Bab 13

Bab 13

Bhikkhu Ashin Jinarakkhita

Guru Para Aktivis Buddhis Awal

Membeberkan lipatan sejarah agama Buddha di Indonesia terasa sulit melepaskan diri dari peran Bhikkhu Ashin Jinarakkita dalam bagian tersendiri. Figur ini begitu penting, dari mulai upaya penyatuan, pengkaderan hingga kemudian membuka peluang bagi pendewasaan umat Buddha. Perselisihan yang terjadi hanyalah sebuah proses untuk menuju pendewasaan dan pematangan yang tidak disadari sebelumnya, bahkan mungkin oleh umat Buddha sendiri.

 

Perkenalan dengan Bhikkhu Ashin

Saya mengenal Bhikkhu Ashin Jinarakkhita, yang bernama kecil The Boan An, sewaktu saya pertama kali masuk Vihara Vimala Dharma di Bandung awal tahun 1962. Saya mengenal bhikkhu ini cukup pandai sebab pernah mengenyam pendidikan di negeri Belanda meski tidak tamat. Ketika diriku masuk pertama kali ke Vihara Vimala Dharma di Bandung, saya berjumpa pertama kali dengan seorang bhikkhu dengan muka yang begitu tenang. Bhikkhu ini kemudian kuketahui bernama Bhikkhu Ashin. Kulihat, wajah Bhikkhu Ashin sangat tenang bersinar. Dalam kesempatan lain, saya juga pernah melihat foto Bhikkhu Ashin ketika berjabat tangan dengan Uskup Gereja Katolik Bandung.
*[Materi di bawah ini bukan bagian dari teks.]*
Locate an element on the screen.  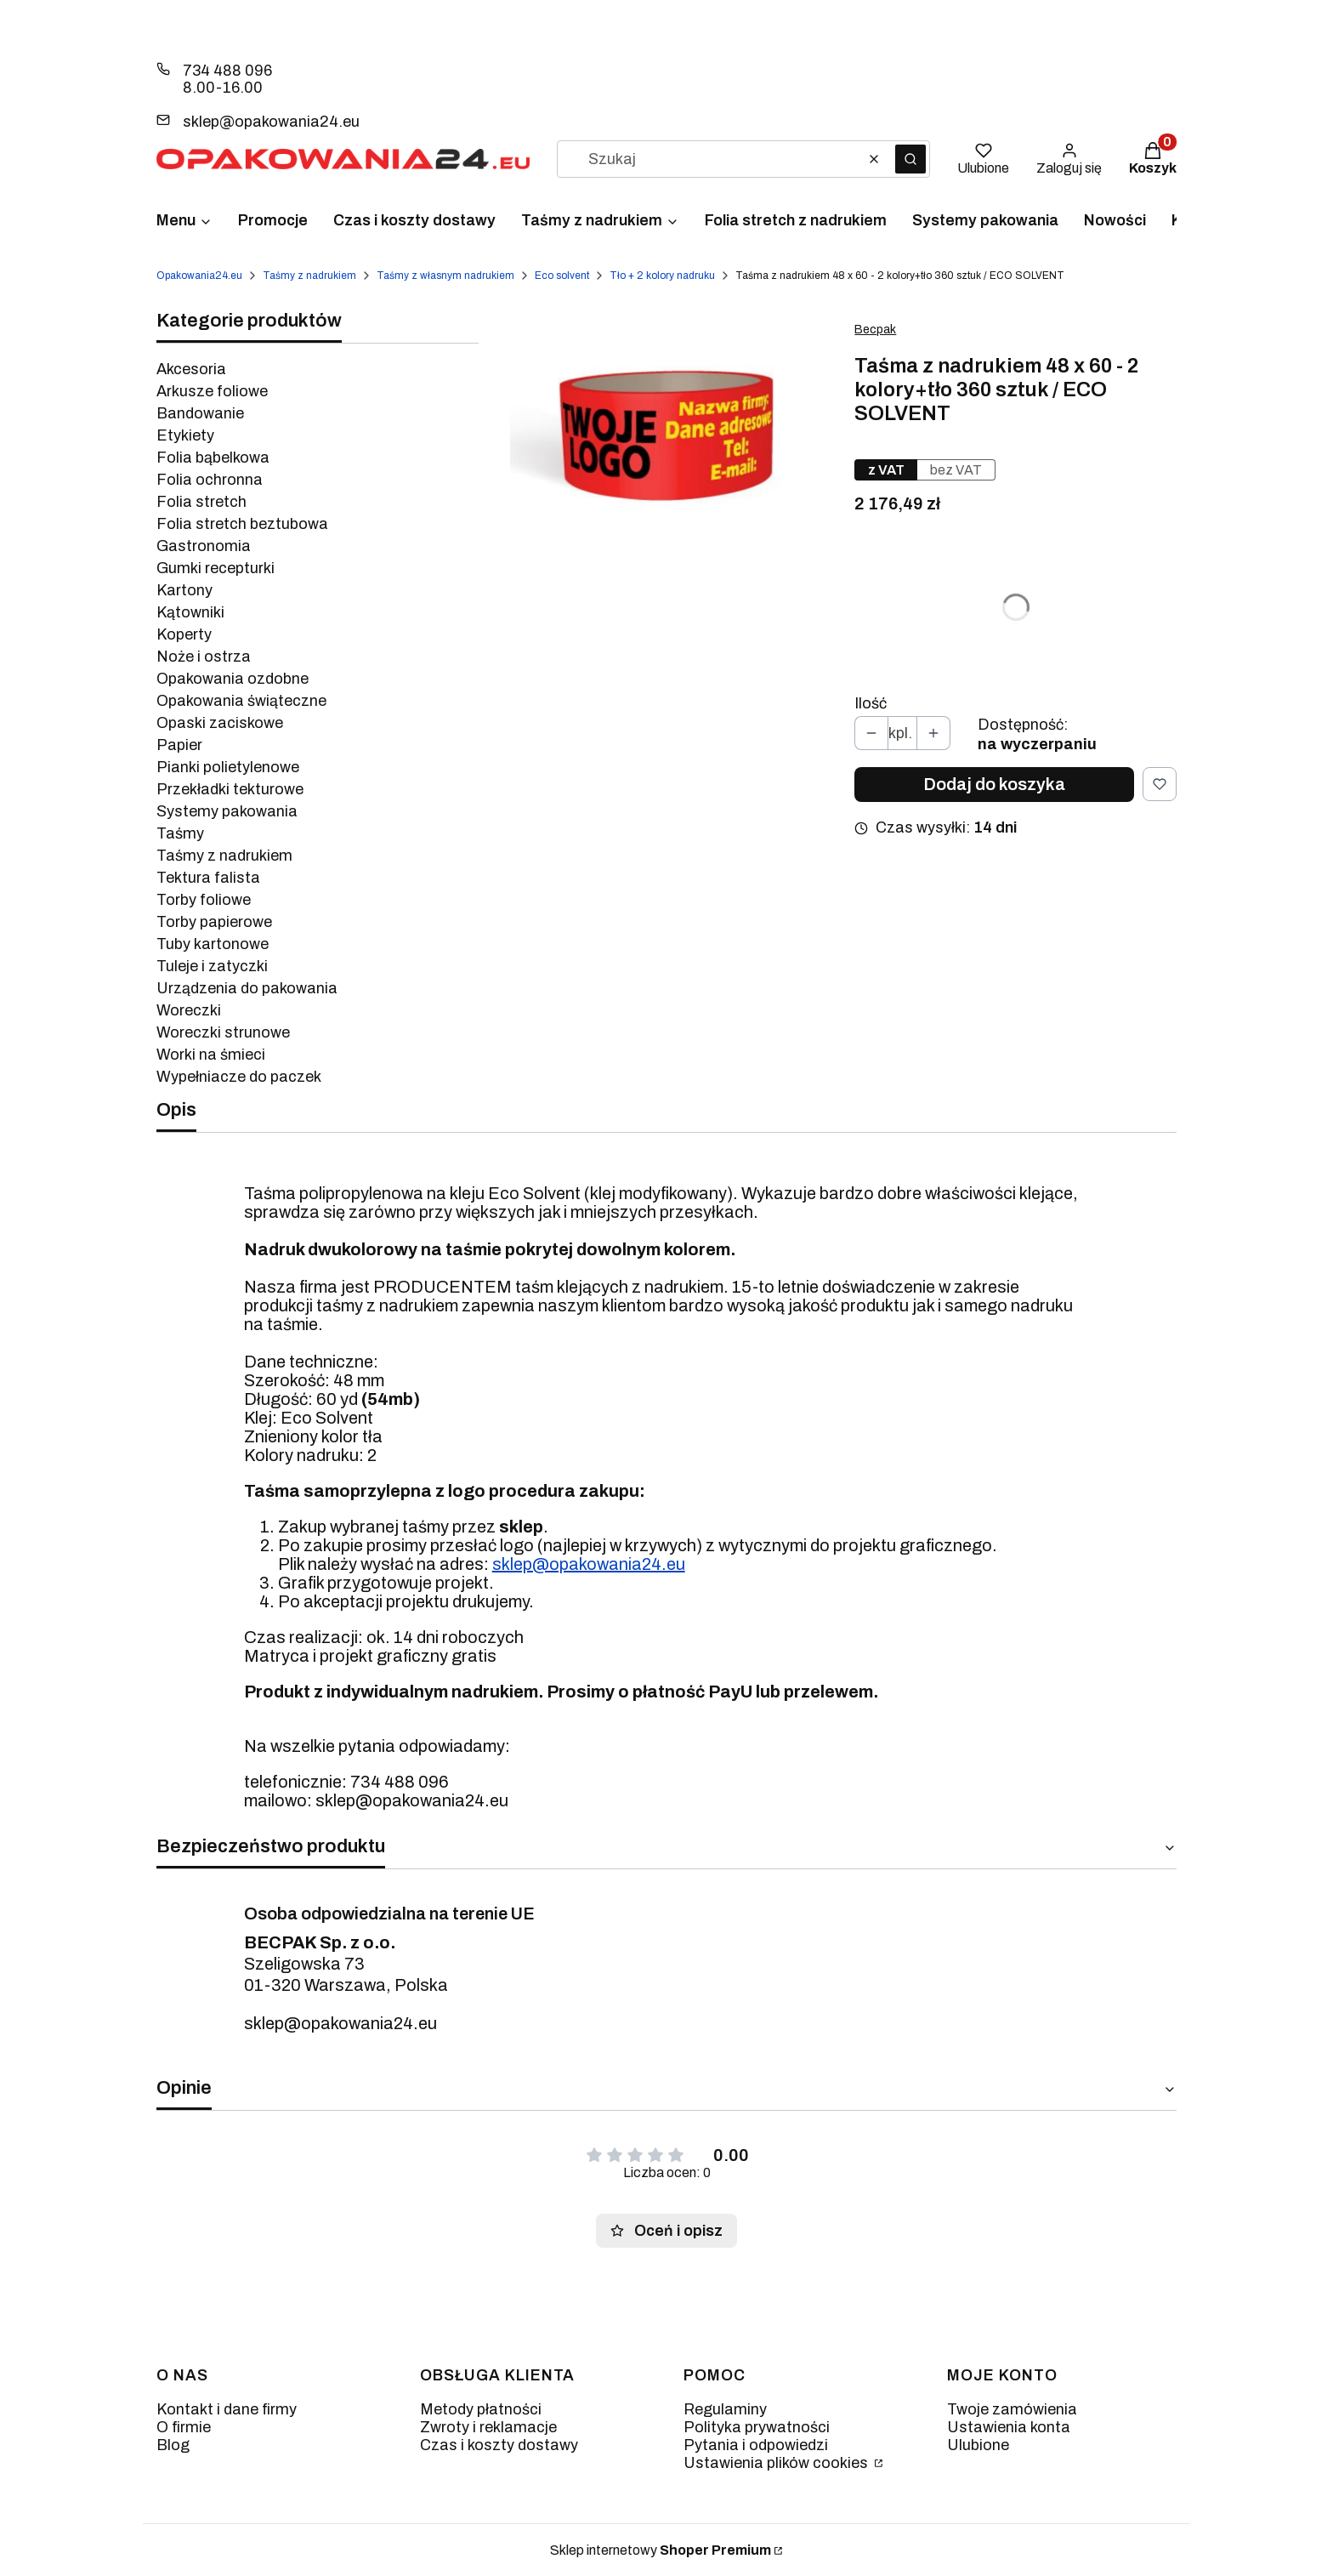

Seketika itu pula timbulah rasa bangga pada diri saya untuk mengenal lebih dekat dengan bhikkhu tersebut. Pendeknya, sosoknya terlihat sangat berwibawa dan sangat disegani sebagai seorang rohaniawan. Saya sangat mengagumi bhikkhu ini. Diriku juga mengetahui, beliau juga sebelum mengenal ajaran Buddha, terlebih dahulu mengenal Theosofi dan juga dari Samkauw (Tri Dharma). Selain itu juga sa-ngat tertarik dengan bacaan filsafat.

 

Sebelum memutuskan menjadi bhikkhu, beliau pada tahun 1946 berkesempatan meneruskan pendidikan di Belanda sebagai pelajar pekerja dan kuliah di Fakulteit Wis en Naturkunde pada Universiteit Gronigen. Di sana ia mendalami Ilmu Kimia. Meskipun mengambil ilmu eksakta, kegemarannya pada bidang filsafat tidak terkikis. Karena itu ketika di Belanda, dirinya juga mengikuti kuliah filsafat dan mendalami ilmu kebatinan. Di negeri Belanda ini pula minatnya pada ajaran Buddha semakin kuat, sehingga sebelum menyelesaikan pendidikannya dirinya memutuskan untuk mengabdikan diri sepenuhnya kepada agama Buddha. 

 

Sekembalinya ke Indonesia, ia memutuskan untuk menjadi seorang Anagarika. Semasa menjadi Anagarika ini, ia sudah aktif di perkumpulan Theosofi dan Tridharma. Bersama elemen Buddhis lain, ia turut mencetuskan upacara Trisuci Waisak secara nasional di Candi Borobudur dan pada tanggal 22 Mei 1953, acara tersebut berhasil dilaksanakan.

 

Pada bulan Juli 1953, beliau memutuskan menggariskan hidupnya demi perkembangan kembali agama Buddha. Ia lalu ditahbiskan menjadi seorang sramanera dengan nama Ti Chen di vihara Kong Hoa Sie. Penahbisan tersebut dilakukan menurut tradisi Mahayana di bawah bimbingan Sanghanata Arya Mulia Mahabhiksu (Pen Ching Lau Ho Sang). Atas anjuran gurunya ini, dirinya pergi belajar ke Burma. Di sana, selama beberapa bulan ia menjalani vipassana di Pusat Latihan Meditasi Mahasi Sasana Yeikhta, Rangoon di bawah bimbingan khusus dari U Nyanuttara Sayadaw.

 

Pada tanggal 23 Januari 1954 Sramanera Ti Chen ditahbiskan sekali lagi menjadi seorang samanera menurut tradisi Theravada, dan pada sore harinya ditahbiskan menjadi seorang bhikkhu. Ia dibawah bimbingan spiritual Agga Maha Pandita U Ashin Sobhana Mahathera, atau yang lebih terkenal dengan nama Mahasi Sayadaw. Gurunya ini pula yang memberi nama Jinarakkhita.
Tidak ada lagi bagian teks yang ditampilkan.